Nous ne séparons pas le problème de la paix de celui d’une démocratie internationale comme il ne peut y avoir de concorde à l’intérieur d’une nation sans démocratie sociale. Le socialisme ne pourra jamais être circonscrit dans les limites étroites d’une nation, fût-elle en titre la mère patrie de tous les travailleurs, parce que cette nation serait contrainte de se replier sur soi et d’accepter en plus d’une autarcie économique dangereuse une autarcie morale qui l’opposeraient au reste du monde. De plus, on ne propage pas le socialisme par la conquête ou par la force. S’il n’est pas éprouvé par les peuples comme une libération des valeurs créatrices qu’ils portaient déjà en eux, il n’aura pas mieux réussi que le fascisme. C’est pourquoi la presse et la propagande socialistes font une si large place aux relations humaines qui dépassent le cadre de la nation. Nous avons salué en Roosevelt un citoyen du monde, quoiqu’il fût loin d’être socialiste ; nous avons suivi avec affection l’effort des grandes démocraties et avec plus de tendresse encore les vicissitudes des petits peuples opprimés, même s’ils avaient gardé les formes de la société bourgeoise, parce que nous ressentions avec une sympathie tout humaine leur communauté de douleurs et d’espérance. Nous ne divisons pas le destin des hommes puisqu’il est lié aux lois universelles et que dans les cantons les plus reculés de notre planète se joue le drame éternel de l’humanité. Il ne nous faut pas moins de pessimisme que d’optimisme car c’est aussi bien dans les malheurs que nous saisissons ce qui nous unit. Cette vision brutale de l’absurdité universelle est toute la raison d’être de notre idéal. Nous avons plus de confiance dans notre doctrine à mesure que nous découvrons plus de réalités qui nous outragent.
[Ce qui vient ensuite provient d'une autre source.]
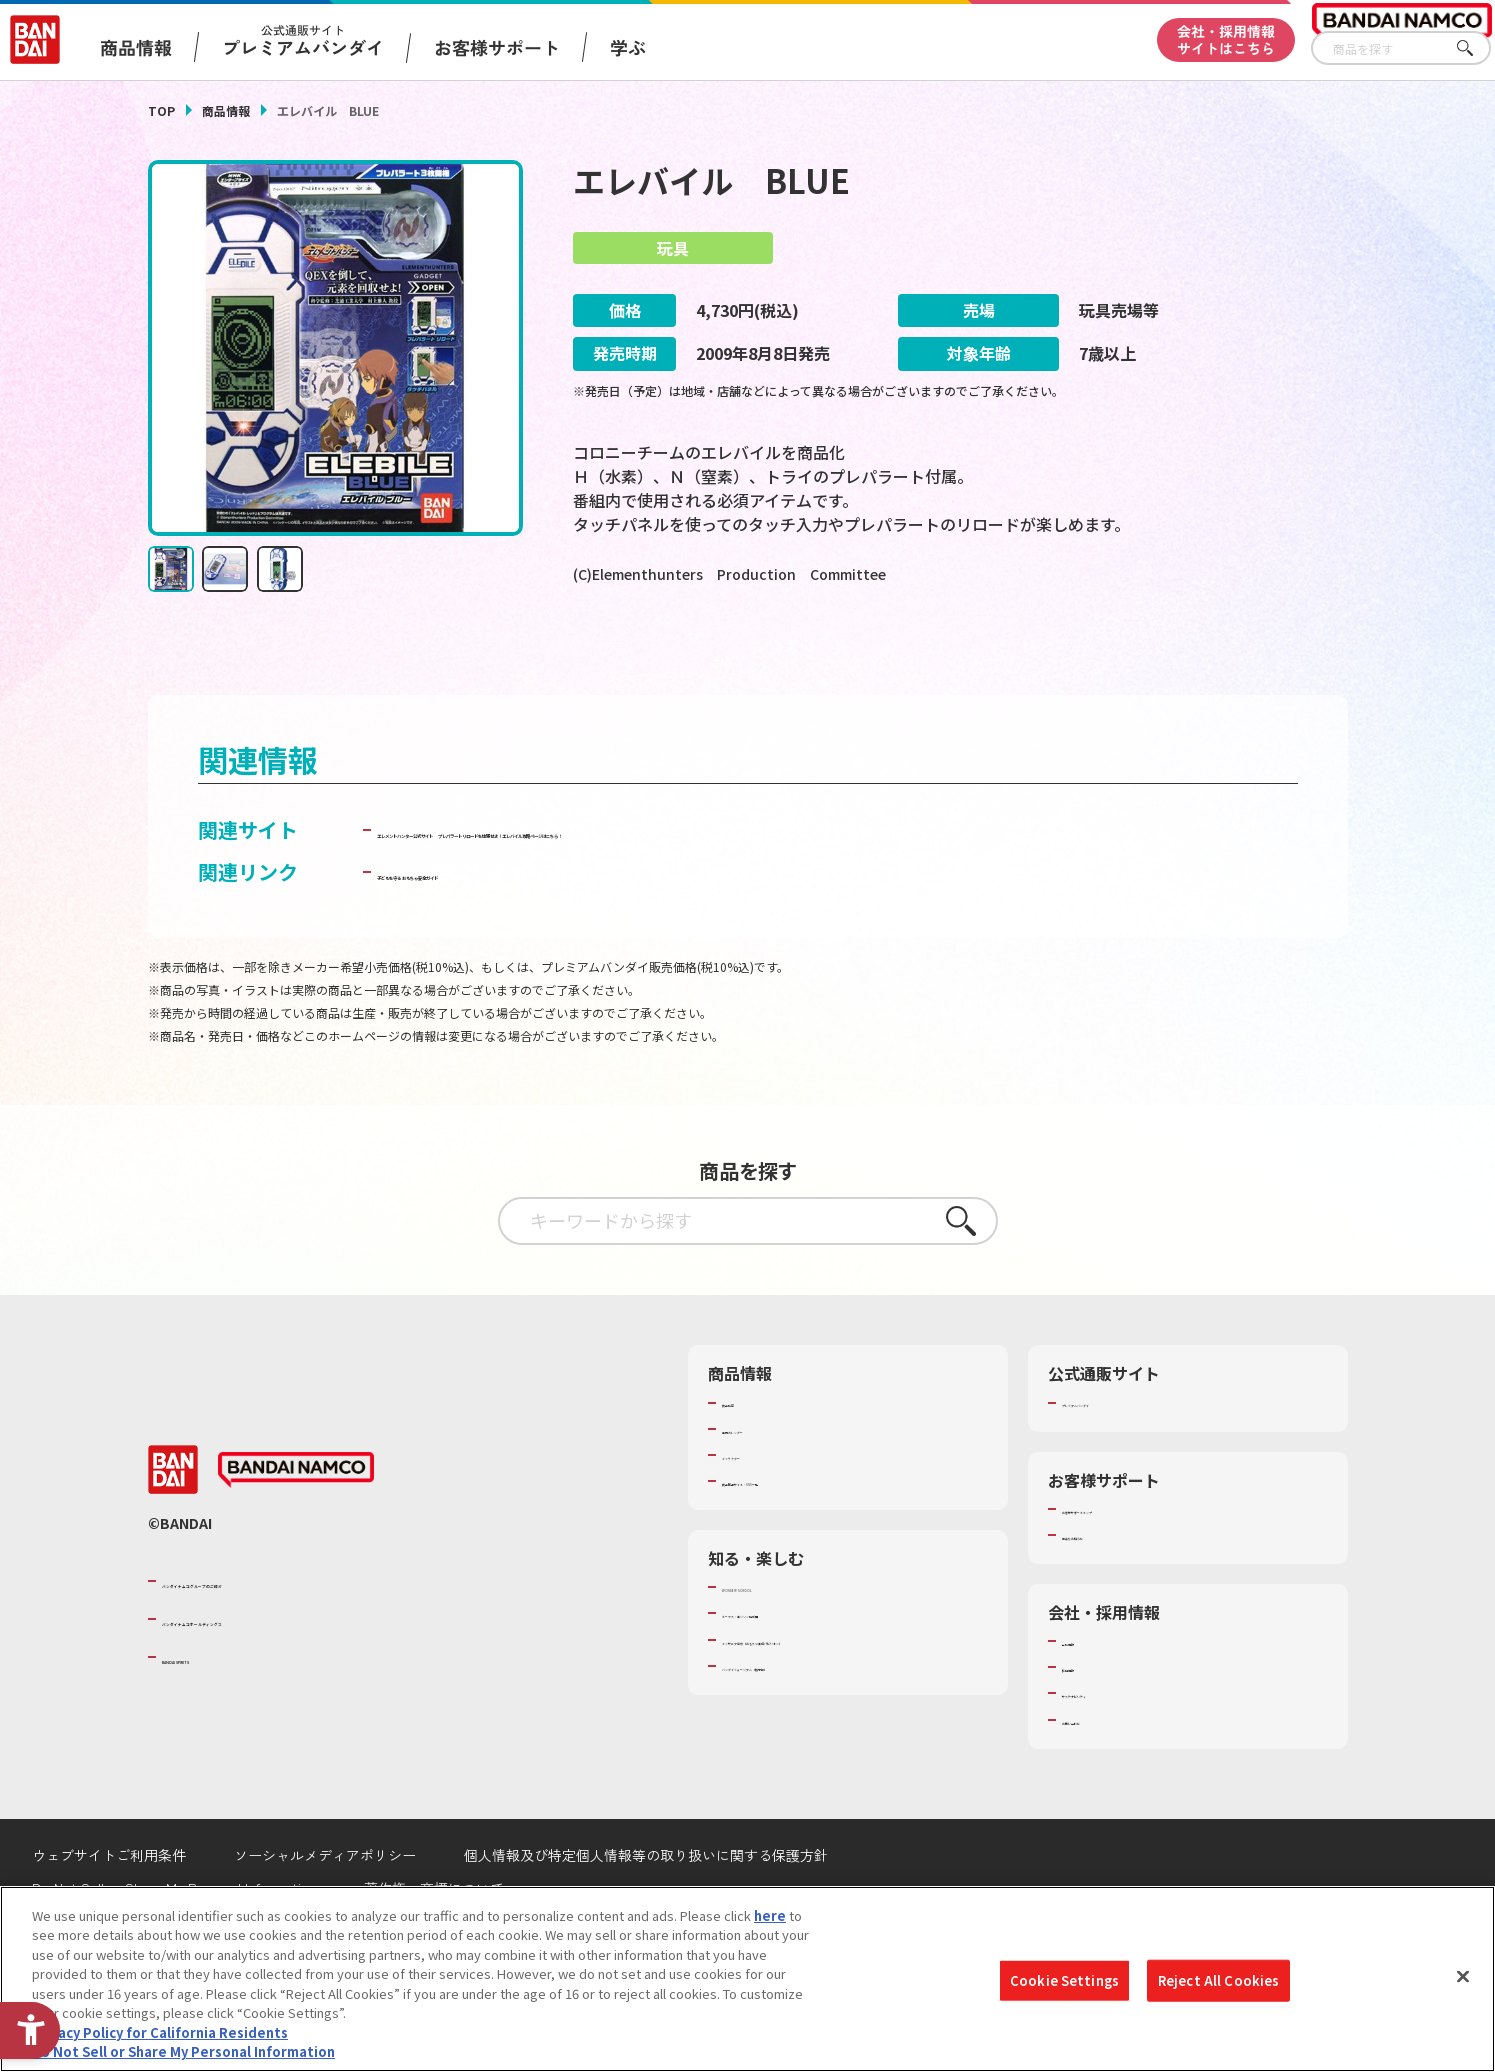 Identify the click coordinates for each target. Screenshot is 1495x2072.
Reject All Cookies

« Quand l’homme se trouble et se décourage, il n’a qu’à penser à l’humanité ». C’est par cette maxime que Léon Blum termine son livre de captif où il définit « à l’échelle humaine » la mission du socialisme. Ah ! vraiment, que les conditions de la lutte sont inégales pour ceux qu’une pensée directrice ne conduit pas au-delà du présent, et dont l’action se disperse comme l’écume, tandis que la vague redescend et s’abîme dans l’immense océan !

Le fanatisme servile et furieux, toutes ces destructions systématiques et haineuses, toutes ces tortures infligées ou endurées, toute la misère d’un monde mal fait qui cherche encore sa voie s’il a retrouvé l’espérance, relèvent d’un désordre trop profond pour être guéris par les soins d’une politique d’expédients et d’apparat.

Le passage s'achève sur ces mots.